124 Wn. App. 747, Henderson v. Kittitas County

[No. 22603-4-III. Division Three. November 16, 2004.]

JERRY HENDERSON , ET AL ., Appellants , v. KITTITAS COUNTY , ET AL ., Respondents .

[1] Building Regulations - Land Use Regulations - Judicial Review - Land Use Petition Act - Applicability - In General. The Land Use Petition Act (chapter 36.70C RCW) governs judicial review of local land use decisions.

[2] Building Regulations - Land Use Regulations - Judicial Review - Land Use Petition Act - Error of Law - Standard of Review. Under the Land Use Petition Act (chapter 36.70C RCW), issues of law are reviewed de novo.
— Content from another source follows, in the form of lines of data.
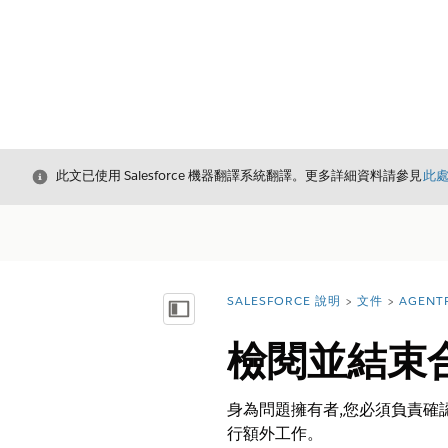
結束
此文已使用 Salesforce 機器翻譯系統翻譯。更多詳細資料請參見
此
SALESFORCE 說明
文件
AGENT
您位於此處：
顯示目錄
檢閱並結束
身為問題擁有者,您必須負責確
行額外工作。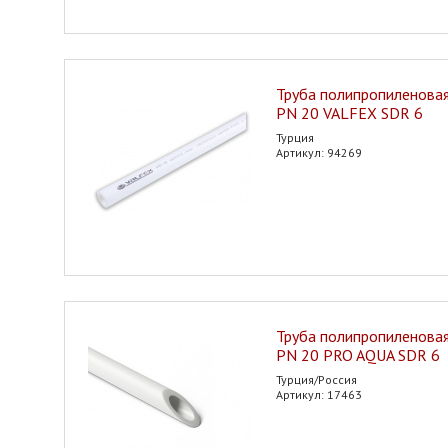
Труба полипропиленовая
PN 20 VALFEX SDR 6
Турция
Артикул: 94269
Труба полипропиленовая
PN 20 PRO AQUA SDR 6
Турция/Россия
Артикул: 17463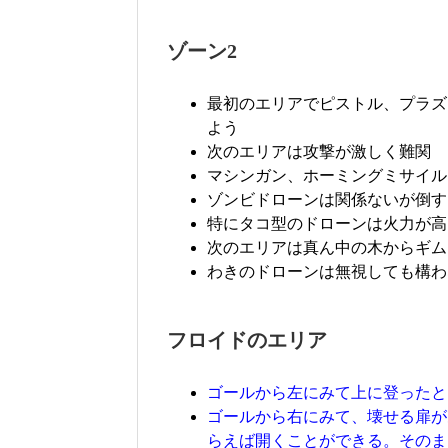
ゾーン2
最初のエリアでピストル、プラズ
よう
次のエリアは攻撃が激しく難関
マシンガン、ホーミングミサイル
ゾンビドローンは関係ないが倒す
特にタコ型のドローンは火力が高
次のエリアは真ん中の木からギム
わきのドローンは無視しても構わ
フロイドのエリア
ゴールから左にみて上に登ったと
ゴールから右にみて、壊せる扉が
らえば開くことができる。そのま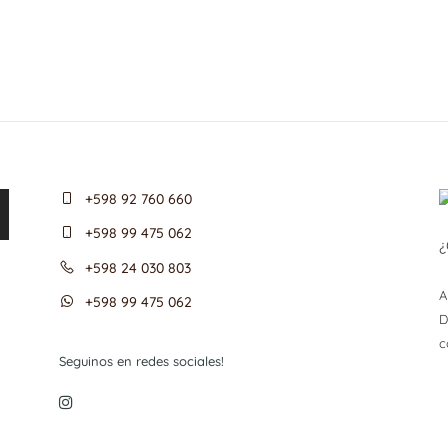
+598 92 760 660
+598 99 475 062
¿
+598 24 030 803
A
+598 99 475 062
D
c
Seguinos en redes sociales!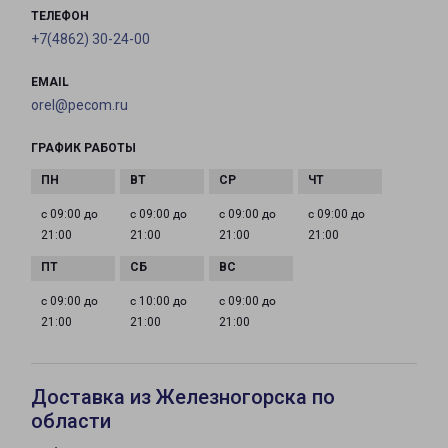
ТЕЛЕФОН
+7(4862) 30-24-00
EMAIL
orel@pecom.ru
ГРАФИК РАБОТЫ
с 09:00 до
с 09:00 до
с 09:00 до
с 09:00 до
21:00
21:00
21:00
21:00
с 09:00 до
с 10:00 до
с 09:00 до
21:00
21:00
21:00
Доставка из Железногорска по
области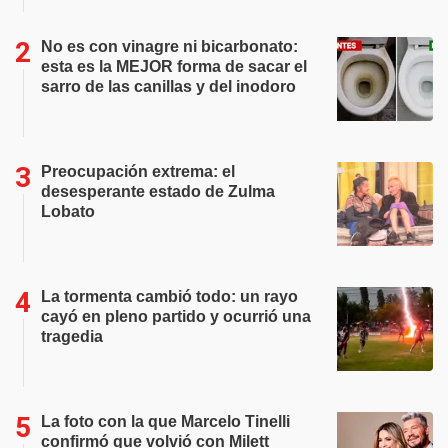
No es con vinagre ni bicarbonato:
esta es la MEJOR forma de sacar el
sarro de las canillas y del inodoro
Preocupación extrema: el
desesperante estado de Zulma
Lobato
La tormenta cambió todo: un rayo
cayó en pleno partido y ocurrió una
tragedia
La foto con la que Marcelo Tinelli
confirmó que volvió con Milett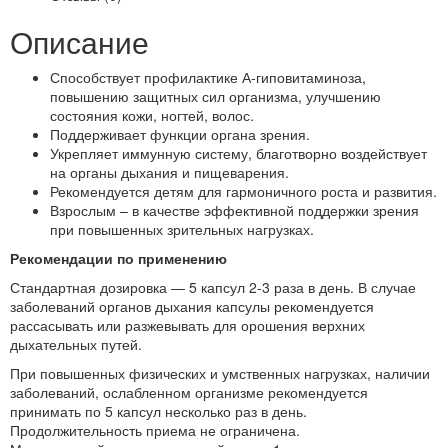
Описание
Способствует профилактике А-гиповитаминоза,
повышению защитных сил организма, улучшению
состояния кожи, ногтей, волос.
Поддерживает функции органа зрения.
Укрепляет иммунную систему, благотворно воздействует
на органы дыхания и пищеварения.
Рекомендуется детям для гармоничного роста и развития.
Взрослым – в качестве эффективной поддержки зрения
при повышенных зрительных нагрузках.
Рекомендации по применению
Стандартная дозировка — 5 капсул 2-3 раза в день. В случае
заболеваний органов дыхания капсулы рекомендуется
рассасывать или разжевывать для орошения верхних
дыхательных путей.
При повышенных физических и умственных нагрузках, наличии
заболеваний, ослабленном организме рекомендуется
принимать по 5 капсул несколько раз в день.
Продолжительность приема не ограничена.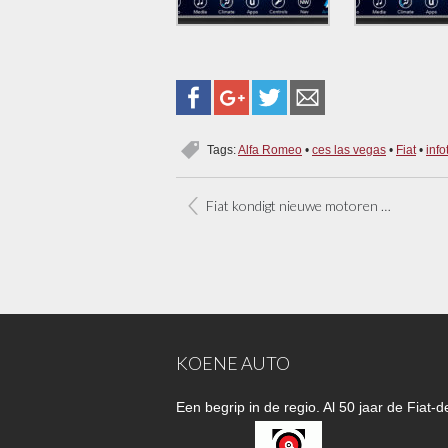
Tags:
Alfa Romeo
•
ces las vegas
•
Fiat
•
inf
Fiat kondigt nieuwe motoren aan
KOENE AUTO
Een begrip in de regio. Al 50 jaar de Fiat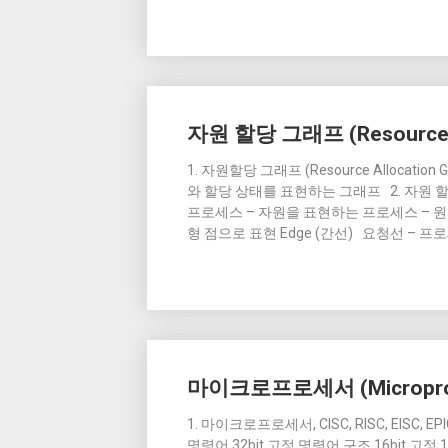
자원 할당 그래프 (Resource Al
1. 자원할당 그래프 (Resource Alloca
와 할당 상태를 표현하는 그래프 2. 자원 할
프로세스 – 자원을 표현하는 프로세스 – 원
형 점으로 표현 Edge (간선) 요청선 –
마이크로프로세서 (Microproc
1. 마이크로프로세서, CISC, RISC, EISC, 
명령어 32bit 고정 명령어 구조 16bit 고정 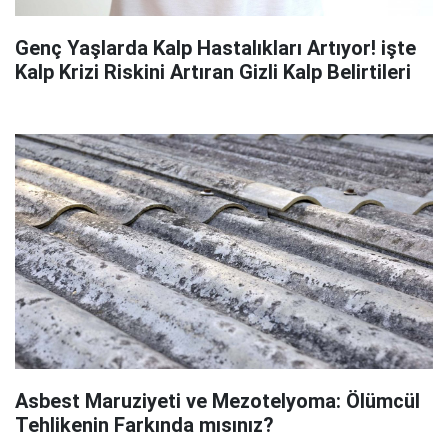
Genç Yaşlarda Kalp Hastalıkları Artıyor! işte
Kalp Krizi Riskini Artıran Gizli Kalp Belirtileri
Asbest Maruziyeti ve Mezotelyoma: Ölümcül
Tehlikenin Farkında mısınız?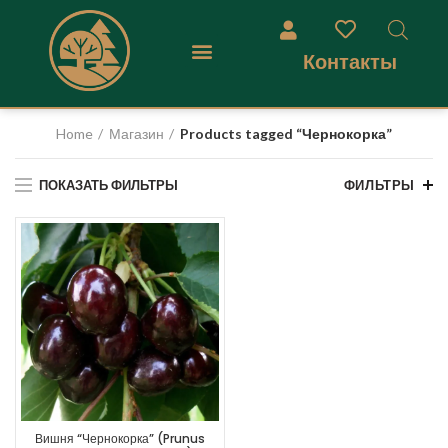
Контакты
Home
Магазин
Products tagged “Чернокорка”
ПОКАЗАТЬ ФИЛЬТРЫ
ФИЛЬТРЫ
Вишня “Чернокорка” (Prunus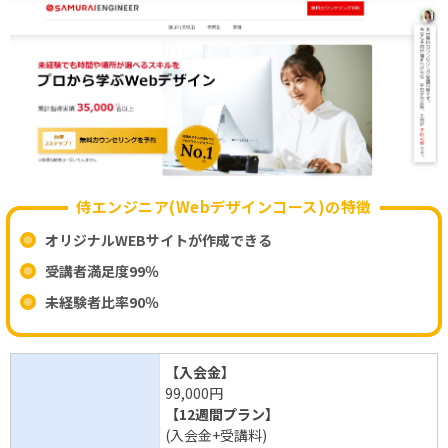
侍エンジニア(Webデザインコース)の特徴
オリジナルWEBサイトが作成できる
受講者満足度99％
未経験者比率90％
【入会金】
99,000円
【12週間プラン】
(入会金+受講料)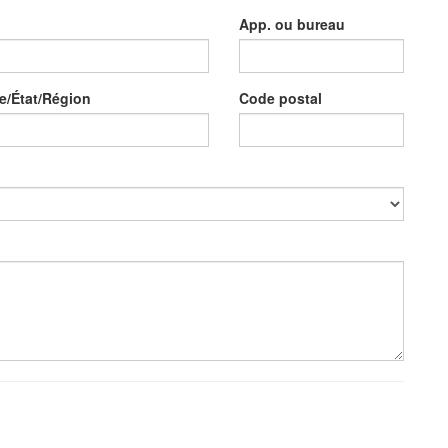
App. ou bureau
e/État/Région
Code postal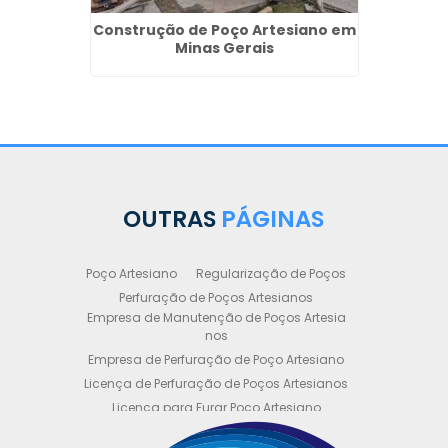
Construção de Poço Artesiano em
Minas Gerais
 Metro
Empres
Art
OUTRAS
PÁGINAS
Poço Artesiano
Regularização de Poços
Perfuração de Poços Artesianos
Empresa de Manutenção de Poços Artesia
nos
Empresa de Perfuração de Poço Artesiano
Licença de Perfuração de Poços Artesianos
Licença para Furar Poço Artesiano
Licença para Perfuração de Poço Artesiano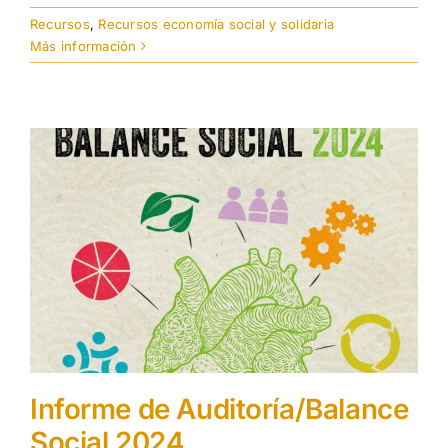
Recursos
,
Recursos economía social y solidaria
Más información
Informe de Auditoría/Balance
Social 2024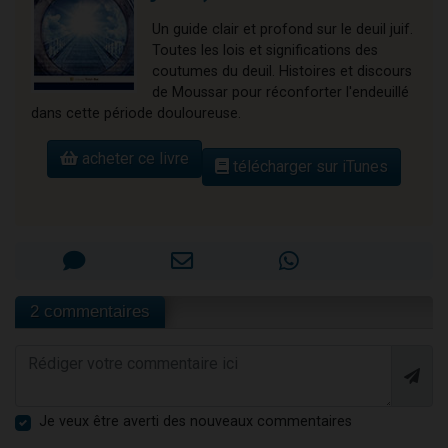
Un guide clair et profond sur le deuil juif.
Toutes les lois et significations des
coutumes du deuil. Histoires et discours
de Moussar pour réconforter l'endeuillé
dans cette période douloureuse.
acheter ce livre
télécharger sur iTunes
2 commentaires
Je veux être averti des nouveaux commentaires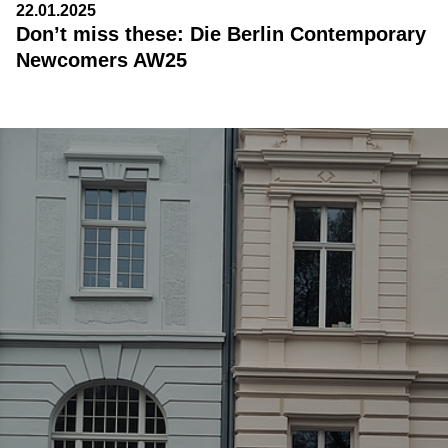
22.01.2025
Don’t miss these: Die Berlin Contemporary
Newcomers AW25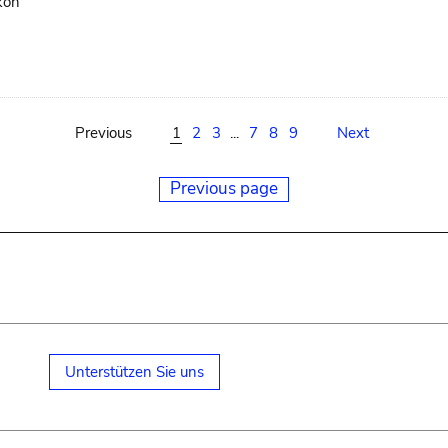
kon
Previous
1
2
3
...
7
8
9
Next
Previous page
Unterstützen Sie uns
[3] Building Regulations - Land Use Regulations - Judicial Review - Land Use Petition Act - Appellate Review - Inferences From Facts. In determining the sufficiency of the evidence supporting a local land use decision under the Land Use Petition Act (chapter 36.70C RCW), an appellate court views the record and the inferences in the light most favorable to the party that prevailed in the highest forum exercising fact-finding authority.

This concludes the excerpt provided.